▸ **GIVEN ENTRIES**
========================================================================
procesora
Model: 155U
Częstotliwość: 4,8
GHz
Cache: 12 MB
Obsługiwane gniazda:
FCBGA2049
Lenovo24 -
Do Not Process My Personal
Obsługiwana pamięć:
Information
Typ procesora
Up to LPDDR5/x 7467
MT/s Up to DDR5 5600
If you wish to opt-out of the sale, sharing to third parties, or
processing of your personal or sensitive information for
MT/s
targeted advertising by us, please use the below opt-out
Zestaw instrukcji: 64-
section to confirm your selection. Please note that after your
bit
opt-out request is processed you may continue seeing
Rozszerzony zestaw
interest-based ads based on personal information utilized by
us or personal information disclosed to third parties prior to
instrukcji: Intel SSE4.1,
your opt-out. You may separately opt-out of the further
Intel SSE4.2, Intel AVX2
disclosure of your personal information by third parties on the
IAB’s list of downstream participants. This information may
========================================================================
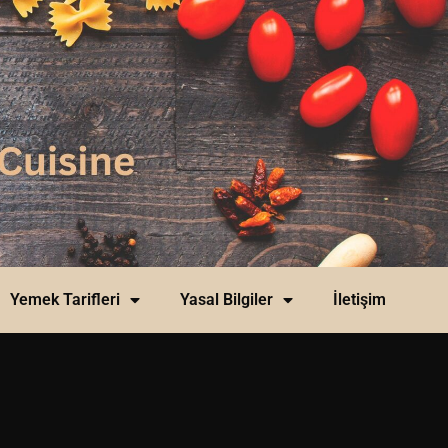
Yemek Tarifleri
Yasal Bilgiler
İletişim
========================================================================
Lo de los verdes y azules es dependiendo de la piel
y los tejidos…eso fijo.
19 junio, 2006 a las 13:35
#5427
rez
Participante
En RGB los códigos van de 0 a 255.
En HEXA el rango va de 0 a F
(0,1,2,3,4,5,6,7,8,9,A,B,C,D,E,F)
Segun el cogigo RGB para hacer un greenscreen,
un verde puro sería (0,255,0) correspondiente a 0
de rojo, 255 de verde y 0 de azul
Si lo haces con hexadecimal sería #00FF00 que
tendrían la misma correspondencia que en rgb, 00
========================================================================
▸ **WHAT IS EXPECTED**
Copy out, exactly and alone, the lines of the entries above between the ones holding "Participante" and "tendrían la misma", inclusive.

▸ **ANSWER TO THE EXERCISE**
Participante
En RGB los códigos van de 0 a 255.
En HEXA el rango va de 0 a F
(0,1,2,3,4,5,6,7,8,9,A,B,C,D,E,F)
Segun el cogigo RGB para hacer un greenscreen,
un verde puro sería (0,255,0) correspondiente a 0
de rojo, 255 de verde y 0 de azul
Si lo haces con hexadecimal sería #00FF00 que
tendrían la misma correspondencia que en rgb, 00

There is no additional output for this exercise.